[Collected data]
***
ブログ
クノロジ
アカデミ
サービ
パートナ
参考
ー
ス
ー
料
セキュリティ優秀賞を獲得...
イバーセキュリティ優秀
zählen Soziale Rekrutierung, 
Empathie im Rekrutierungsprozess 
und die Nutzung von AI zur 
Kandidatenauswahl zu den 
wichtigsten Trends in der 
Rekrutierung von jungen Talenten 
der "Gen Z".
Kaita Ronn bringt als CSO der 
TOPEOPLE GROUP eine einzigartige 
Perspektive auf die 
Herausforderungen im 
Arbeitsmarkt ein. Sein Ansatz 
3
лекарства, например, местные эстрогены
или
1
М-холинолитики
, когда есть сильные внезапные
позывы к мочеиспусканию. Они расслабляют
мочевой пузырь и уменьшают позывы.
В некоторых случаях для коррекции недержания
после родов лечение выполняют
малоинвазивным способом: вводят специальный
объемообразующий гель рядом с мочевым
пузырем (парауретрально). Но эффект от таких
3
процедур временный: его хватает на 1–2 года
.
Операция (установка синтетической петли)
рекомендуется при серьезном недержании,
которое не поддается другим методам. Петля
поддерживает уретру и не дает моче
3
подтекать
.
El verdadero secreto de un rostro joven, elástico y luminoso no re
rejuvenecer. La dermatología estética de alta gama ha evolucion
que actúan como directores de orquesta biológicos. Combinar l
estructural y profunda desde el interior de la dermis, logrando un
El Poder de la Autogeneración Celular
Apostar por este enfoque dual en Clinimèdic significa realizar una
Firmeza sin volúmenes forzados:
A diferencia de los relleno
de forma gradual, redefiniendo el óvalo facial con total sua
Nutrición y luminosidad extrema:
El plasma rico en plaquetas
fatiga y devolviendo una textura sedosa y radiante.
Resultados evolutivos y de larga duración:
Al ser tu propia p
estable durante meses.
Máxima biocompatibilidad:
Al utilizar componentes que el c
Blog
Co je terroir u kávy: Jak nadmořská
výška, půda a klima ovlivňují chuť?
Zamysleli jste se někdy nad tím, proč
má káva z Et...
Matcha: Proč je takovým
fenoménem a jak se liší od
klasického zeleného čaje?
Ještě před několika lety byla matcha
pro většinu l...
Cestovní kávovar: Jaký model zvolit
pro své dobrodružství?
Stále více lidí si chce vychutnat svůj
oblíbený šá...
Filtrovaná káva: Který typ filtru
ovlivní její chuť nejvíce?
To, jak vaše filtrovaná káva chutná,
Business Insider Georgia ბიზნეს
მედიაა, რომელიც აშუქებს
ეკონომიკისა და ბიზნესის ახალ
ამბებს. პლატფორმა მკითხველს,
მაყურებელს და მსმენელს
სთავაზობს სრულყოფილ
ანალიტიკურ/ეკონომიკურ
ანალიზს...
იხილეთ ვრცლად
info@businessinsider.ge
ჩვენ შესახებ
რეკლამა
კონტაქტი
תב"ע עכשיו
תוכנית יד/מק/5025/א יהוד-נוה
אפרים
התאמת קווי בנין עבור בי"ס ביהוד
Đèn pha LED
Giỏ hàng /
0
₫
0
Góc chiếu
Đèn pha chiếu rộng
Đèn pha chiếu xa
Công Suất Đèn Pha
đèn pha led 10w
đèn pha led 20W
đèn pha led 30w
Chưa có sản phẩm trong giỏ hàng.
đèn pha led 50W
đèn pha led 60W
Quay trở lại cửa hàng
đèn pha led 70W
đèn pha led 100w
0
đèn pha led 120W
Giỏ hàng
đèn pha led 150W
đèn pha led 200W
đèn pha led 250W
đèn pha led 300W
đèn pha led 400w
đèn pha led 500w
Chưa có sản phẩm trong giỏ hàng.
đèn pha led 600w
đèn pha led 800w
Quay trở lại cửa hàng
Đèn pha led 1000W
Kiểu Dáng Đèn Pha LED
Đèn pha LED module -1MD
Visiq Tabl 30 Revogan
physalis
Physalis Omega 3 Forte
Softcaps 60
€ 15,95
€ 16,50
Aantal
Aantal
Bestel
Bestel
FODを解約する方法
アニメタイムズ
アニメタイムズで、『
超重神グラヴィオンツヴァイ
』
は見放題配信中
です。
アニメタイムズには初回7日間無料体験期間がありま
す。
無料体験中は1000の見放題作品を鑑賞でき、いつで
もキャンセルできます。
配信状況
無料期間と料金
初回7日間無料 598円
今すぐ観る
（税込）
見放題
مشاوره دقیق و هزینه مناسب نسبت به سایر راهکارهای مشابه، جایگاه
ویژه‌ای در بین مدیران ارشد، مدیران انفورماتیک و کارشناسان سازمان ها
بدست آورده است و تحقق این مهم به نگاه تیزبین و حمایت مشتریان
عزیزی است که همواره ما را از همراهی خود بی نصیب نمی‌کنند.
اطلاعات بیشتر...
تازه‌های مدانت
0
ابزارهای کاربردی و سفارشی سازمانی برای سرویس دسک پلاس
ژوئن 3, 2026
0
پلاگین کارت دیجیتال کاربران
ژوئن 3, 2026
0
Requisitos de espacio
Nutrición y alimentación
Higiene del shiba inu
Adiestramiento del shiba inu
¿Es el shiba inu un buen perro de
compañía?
***
*Task directions*:
Wherever the string "chiếu" appears in the data above, copy the line it sits in.

*Response*:
Góc chiếu
Đèn pha chiếu rộng
Đèn pha chiếu xa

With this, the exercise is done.